Three authors you’d love to sit down to tea with?
Isn’t that four? Recommend five books to our readers
Ooooh…That’s tough. Instead, I will recommend four books…that are fiction and four that aren’t.
Kraken by China Mieville
Kafka on the Shore by Murakami Haruki
Mistborn by Brandon Sanderson
Gone Away World by Nick Harkaway
On the Origin of Species by Charles Darwin
Nonzero by Robert Wright
The Grand Design by Stephen Hawking
The Wealth of Nations by Adam Smith
You’re going to spend a year in solitary confinement. You can take one song, one book, and one movie. What do you take and how long will you last before you go completely insane?
Isn’t that just a clever way of asking me what my favorite book, song, and movie are?
Yes. And no. Perhaps your favourites would drive you crazy if they were all you had.
And why would I have a dvd player, a stereo, and a lamp?
Because we run a very enlightened gulag. Pussy Riot should be so lucky.

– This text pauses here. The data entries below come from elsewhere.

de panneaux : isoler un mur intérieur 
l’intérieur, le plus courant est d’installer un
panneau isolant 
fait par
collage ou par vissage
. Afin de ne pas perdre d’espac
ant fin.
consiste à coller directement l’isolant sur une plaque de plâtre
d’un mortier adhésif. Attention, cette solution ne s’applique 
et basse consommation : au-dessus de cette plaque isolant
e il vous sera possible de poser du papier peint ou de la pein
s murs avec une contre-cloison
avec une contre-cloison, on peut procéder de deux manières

One Song: Nothing Else Matters by Metallica.
One Movie: GATTACA
One Book: –
I would last around…364 days.
Unfortunately, the Pankhearst Penitentiary operates a blanket ban on power ballads, so here’s a good song instead.
You inherit five million dollars the same day aliens land on the earth and say they’re going to blow it up in two days. What do you do?
Ask them if five million dollars is a large enough bribe to save my spouse. If that didn’t work, I would buy five million dollars worth of …
Were those deliberate omissions – the missing book and five million dollars worth of blank?